Custom Actions for an Extension can be managed under the Custom Actions tab in the Extension view in the CloudStack UI.

Using Custom Actions

• All available Custom Actions for a resource are listed in the UI.
• Actions can be executed directly from the resource view.
• The UI also provides the ability to view the output returned by the Extension after the action completes.

 

Conclusion

The Extensions Framework makes Apache CloudStack much more flexible by offloading lifecycle operations to external systems while keeping the strong multi-tenant, API-driven, and quota-aware resource management intact.

Whether you need to integrate with a niche hypervisor, an in-house provisioning system, or add special actions, you can now do so with a simple script—without modifying CloudStack core.

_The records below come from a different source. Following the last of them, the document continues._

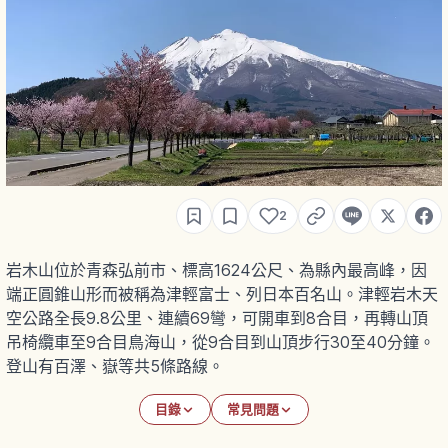
2
岩木山位於青森弘前市、標高1624公尺、為縣內最高峰，因
端正圓錐山形而被稱為津輕富士、列日本百名山。津輕岩木天
空公路全長9.8公里、連續69彎，可開車到8合目，再轉山頂
吊椅纜車至9合目鳥海山，從9合目到山頂步行30至40分鐘。
登山有百澤、嶽等共5條路線。
目錄
常見問題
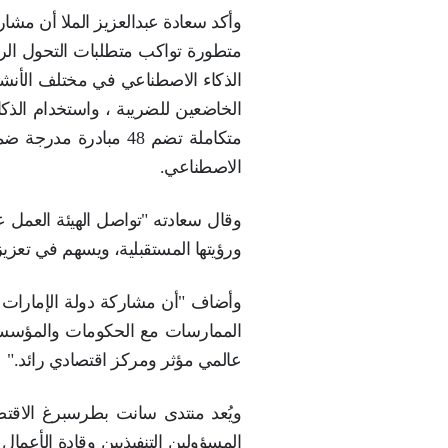
"الاتحادية للضرائب" تشارك في منت
شاركت الهيئة الاتحادية للضرائب في أعمال م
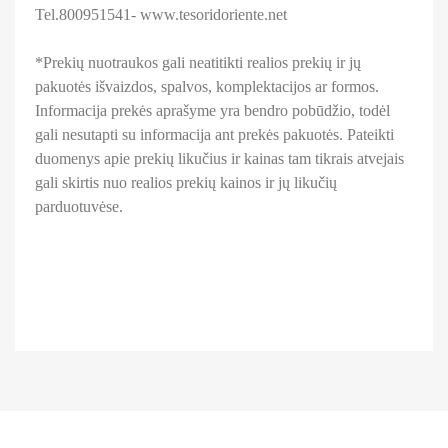
Tel.800951541- www.tesoridoriente.net
*Prekių nuotraukos gali neatitikti realios prekių ir jų
pakuotės išvaizdos, spalvos, komplektacijos ar formos.
Informacija prekės aprašyme yra bendro pobūdžio, todėl
gali nesutapti su informacija ant prekės pakuotės. Pateikti
duomenys apie prekių likučius ir kainas tam tikrais atvejais
gali skirtis nuo realios prekių kainos ir jų likučių
parduotuvėse.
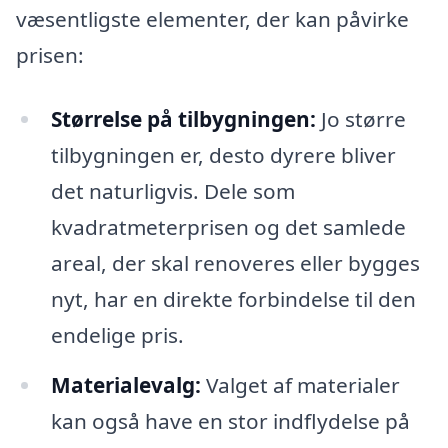
væsentligste elementer, der kan påvirke
prisen:
Størrelse på tilbygningen:
Jo større
tilbygningen er, desto dyrere bliver
det naturligvis. Dele som
kvadratmeterprisen og det samlede
areal, der skal renoveres eller bygges
nyt, har en direkte forbindelse til den
endelige pris.
Materialevalg:
Valget af materialer
kan også have en stor indflydelse på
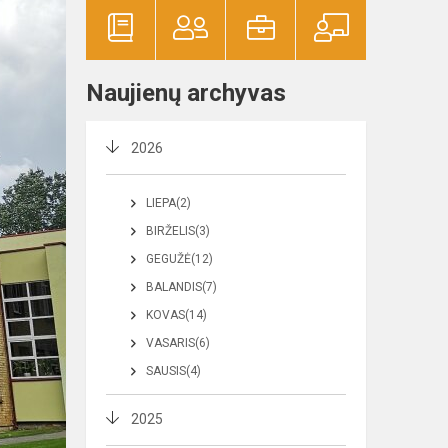
Naujienų archyvas
2026
LIEPA(2)
BIRŽELIS(3)
GEGUŽĖ(12)
BALANDIS(7)
KOVAS(14)
VASARIS(6)
SAUSIS(4)
2025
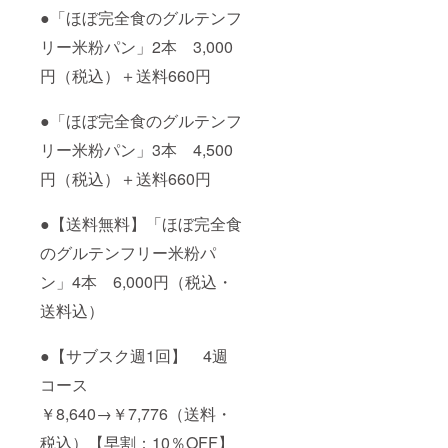
●「ほぼ完全食のグルテンフ
リー米粉パン」2本 3,000
円（税込）＋送料660円
●「ほぼ完全食のグルテンフ
リー米粉パン」3本 4,500
円（税込）＋送料660円
●【送料無料】「ほぼ完全食
のグルテンフリー米粉パ
ン」4本 6,000円（税込・
送料込）
●【サブスク週1回】 4週
コース
￥8,640→￥7,776（送料・
税込）【早割：10％OFF】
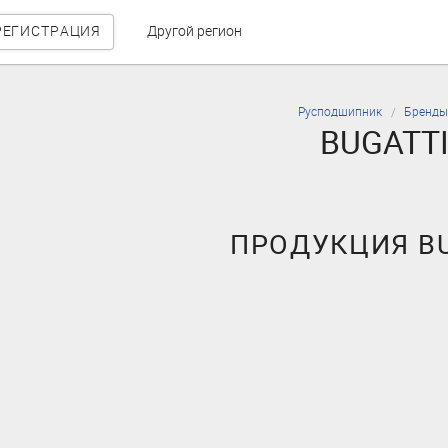
РЕГИСТРАЦИЯ
Другой регион
Русподшипник
Бренды
BUGATT
ПРОДУКЦИЯ BU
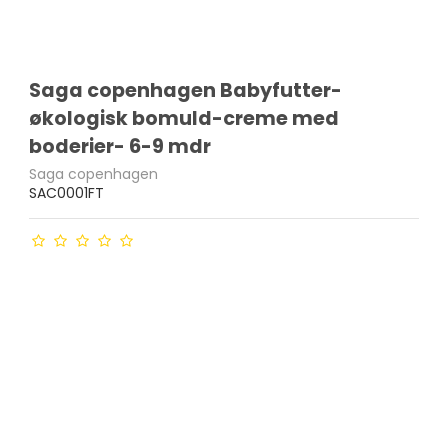
Saga copenhagen Babyfutter-
økologisk bomuld-creme med
boderier- 6-9 mdr
Saga copenhagen
SAC0001FT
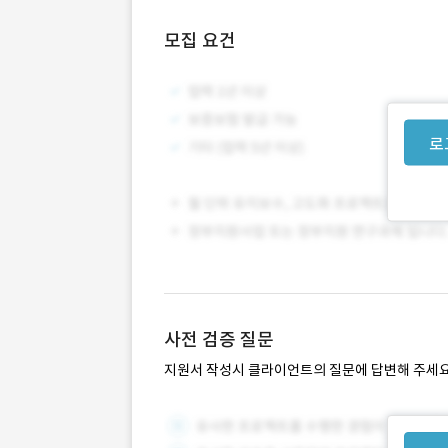
모집 요건
로
사전 검증 질문
지원서 작성시 클라이언트의 질문에 답변해 주세요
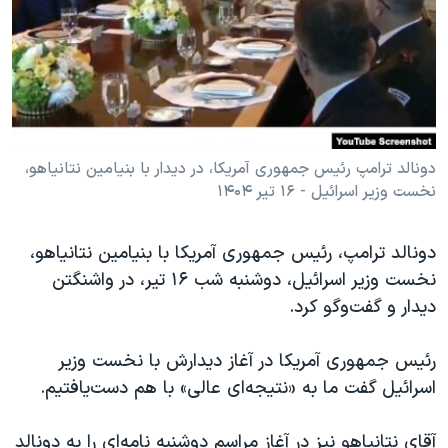
دنبال کنید
مستندها
فرهنگ و زندگی
حقوق شهروندی
انتخابات ریاست جمهوری آمریکا ۲۰۲۴
اقتصادی
حمله جمهوری اسلامی به اسرائیل
رمز مهسا
علم و فناوری
زبانهای مختلف
اسرائیل در جنگ
ورزش زنان در ایران
دونالد ترامپ رئیس جمهوری آمریکا، در دیدار با بنیامین نتانیاهو،
نخست وزیر اسرائيل - ۱۶ تیر ۱۴۰۴
گالری عکس
اعتراضات زن، زندگی، آزادی
آرشیو پخش زنده
مجموعه مستندهای دادخواهی
دونالد ترامپ، رئیس جمهوری آمریکا با بنیامین نتانیاهو،
تریبونال مردمی آبان ۹۸
نخست وزیر اسرائيل، دوشنبه شب ۱۶ تیر، در واشنگتن
دیدار و گفت‌وگو کرد.
دادگاه حمید نوری
چهل سال گروگان‌گیری
رئیس جمهوری آمریکا در آغاز دیدارش با نخست وزیر
قانون شفافیت دارائی کادر رهبری ایران
اسرائيل گفت ما به «نتیجه‌ای عالی» با هم دست‌یافتیم.
اعتراضات مردمی آبان ۹۸
آقای نتانیاهو نیز در آغاز مراسم دوشنبه نامه‌ای را به دونالد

While the framework in its current form has some limitations for Orchestrator Extensions, it represents the beginning of a larger vision. Future releases will expand both the framework and the set of built-in Extensions, enabling integrations across networking, authentication, storage, and beyond.

And if you’re looking to create a new extension, the documentation provides a detailed guide on writing extensions for CloudStack.